Time： Tue 16:30-17:30, 2019-6-18
Venue：Lecture hall, 3rd floor of Jin Chun Yuan West Building
I will review the existing constructions of various tensor category structures on module categories for affine Lie algebras. I will discuss the results that were first conjectured in the work of Moore and Seiberg and that led us to the construction of the modular tensor category structure in the positive integral level case. Then I will review the existing constructions and results in the following three cases: (i) the level plus the dual Coxeter number is not a nonnegative rational number, (ii) the level is a positive integer and (iii) the level is an admissible number. I will also present several open problems. I will give historical remarks in the talk to correct many misunderstandings and confusions existed in the literature.
Yi-Zhi Huang, Professor of Mathematics
at Rutgers University. Co-Editor-in-Chief, Communications in Contemporary
Mathematics. Member of the Editorial Board, New York Journal of Mathematics.

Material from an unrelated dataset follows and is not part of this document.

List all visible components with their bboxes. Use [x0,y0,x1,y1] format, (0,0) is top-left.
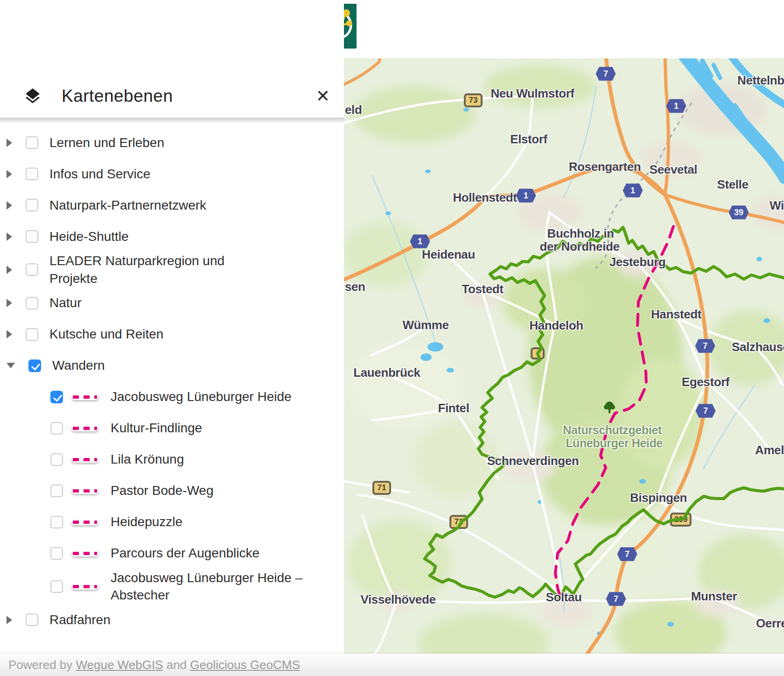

His main research interest is the mathematical theory of quantum field theory
and its application in algebra, topology, geometry, condensed matter physics
and string theory. Bachelor of Science in Mechanics (predecessor of the
Department of Aeronautics and Astronautics), Department of Mathematics, Fudan
University. Master of Science, Institute of Mathematics, Fudan University. Ph.
D. in Mathematics, Rutgers University.